Urges Egypt to Foster Co-existence

Religions can and should be a factor of peace, Benedict XVI is affirming.

The Pope said this today when he received the letters of credence from the new Egyptian ambassador to the Holy See, Lamia Aly Hamada Mekhemar.

"Unfortunately, religion can be misunderstood and used to provoke violence and death," the Holy Father noted. To avoid this, it is necessary to promote "respect of the sensitivity and history of each country and every human and religious community" through "multilateral consultations and meetings."

But before all, he added, there is a need for "a genuine desire to seek the peace that will promote the reconciliation of peoples and peaceful co-existence among everyone."

"This is what the Holy See asks, and knows that this is also the desire of Egypt," affirmed the Bishop of Rome. He praised "the efforts carried out by Egypt and its government officials to gradually reach this noble objective."

He added: "Egypt is in the vanguard in the search for bridges between peoples and religions. Such relationships are certainly based on a profound mutual respect of our proper identities, but also and above all, on a genuine desire to promote unity and peace, both within national borders and within international spaces."

Benedict XVI affirmed that Egypt "has always been known as a land of welcome for innumerable refugees, Muslims and Christians, who have sought security and peace in your land. May this noble tradition continue for the well-being of everyone."


The Pope mentioned the regular meetings between the Pontifical Council for Interreligious Dialogue and the Al-Azhar Al Sharif university in Cairo. He said these meetings have contributed to "a reciprocal understanding and respect between Islam and Christianity."

This dialogue, he insisted, implies an "opportunity for the world, an opportunity offered by God that must be protected and lived in the best way possible."

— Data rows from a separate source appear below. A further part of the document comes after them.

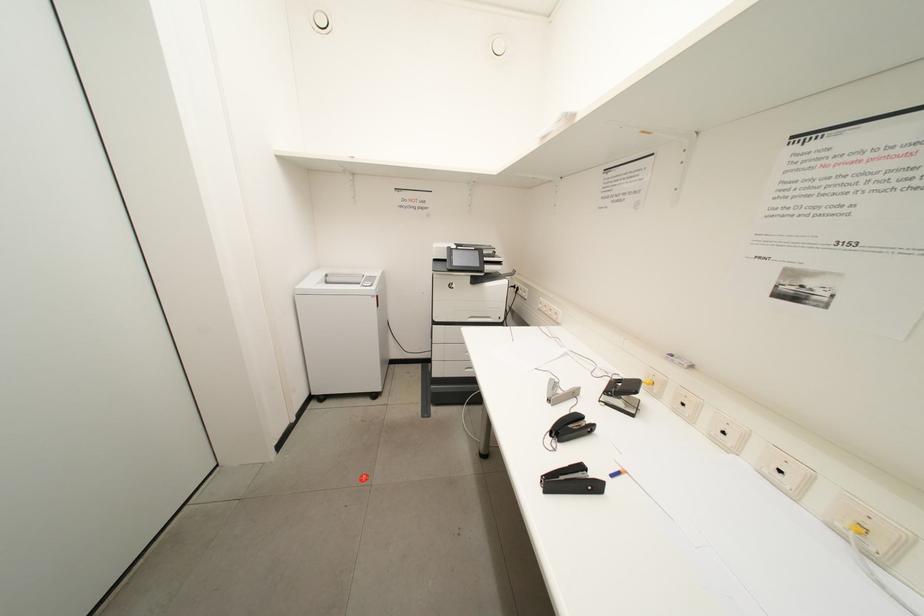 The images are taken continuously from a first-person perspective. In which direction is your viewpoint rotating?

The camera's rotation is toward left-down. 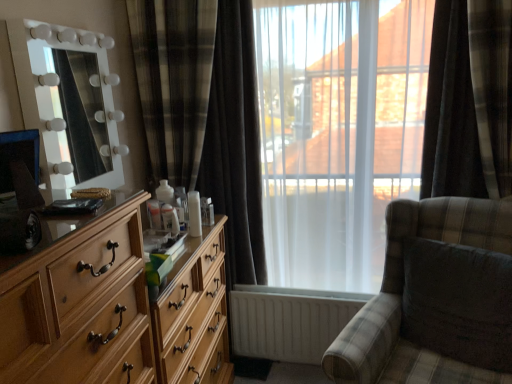 This screenshot has height=384, width=512. Find the location of `vacant area on top of white plastic radiator at lower center (from a real-world perspective)`. vacant area on top of white plastic radiator at lower center (from a real-world perspective) is located at coordinates (317, 301). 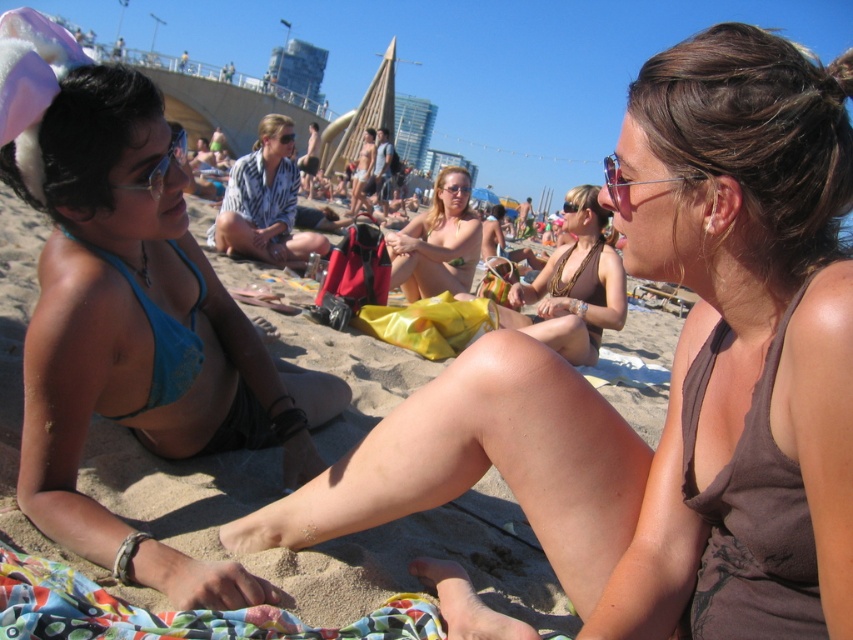 You are a photographer trying to capture a candid shot of the two women on the beach towel. Since you want to ensure the brown fabric bikini at right and the blue lace bikini top at left are both visible in the frame, which direction should you position yourself relative to the women to ensure the entire scene is captured?

To capture both the brown fabric bikini at right and the blue lace bikini top at left in the frame, position yourself to the left of the women since the brown fabric bikini at right is to the right of the blue lace bikini top at left, meaning the women are arranged from left to right with the blue lace bikini top at left first followed by the brown fabric bikini at right.

From the picture: You are standing at the beach and want to reach the point marked as point (685, 612). If your stride length is 0.75 meters, how many steps would you need to take to reach that point?

The distance between you and point (685, 612) is 1.85 meters. Since each stride covers 0.75 meters, dividing 1.85 by 0.75 gives approximately 2.47 steps. Rounding up, you would need 3 steps to reach the point.

You are a photographer trying to capture the blue fabric bikini top at left. You are currently standing at point (x=143, y=340). Can you confirm if the blue fabric bikini top at left is directly under your current position?

Yes, the blue fabric bikini top at left is located exactly at point (x=143, y=340), so it is directly under your current position. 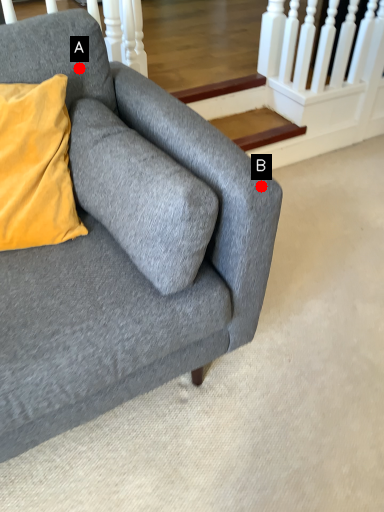 Question: Two points are circled on the image, labeled by A and B beside each circle. Which point is closer to the camera taking this photo?

Choices:
 (A) A is closer
 (B) B is closer

Answer: (B)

"A long path has been traveled, and there is still a long way to go," the Pontiff suggested. "It is necessary to promote a deep mutual knowledge, which cannot be limited to the small circle of the dialogue forum, but rather should gradually be extended to all peoples, so that day after day, in cities and towns an attitude of mutual respect is developed."

The Holy Father took advantage of the occasion to greet Catholics in Egypt, who "though reduced in number, manifest the great diversity that exists in the bosom of our Church and the possibility of a harmonious coexistence among the great Eastern and Western Christian traditions."

He concluded with a word on behalf of tourists who visit Egypt and want to be able to practice their religion.

"I am convinced that soon there will be the opportunity to pray to God with adequate dignity in places of worship in the new attractions that have been developed in recent years," he said. "It would be a good sign that Egypt could give to the world, through the promotion of friendship and fraternal relations among religions and peoples, totally in accord with its ancient and noble tradition."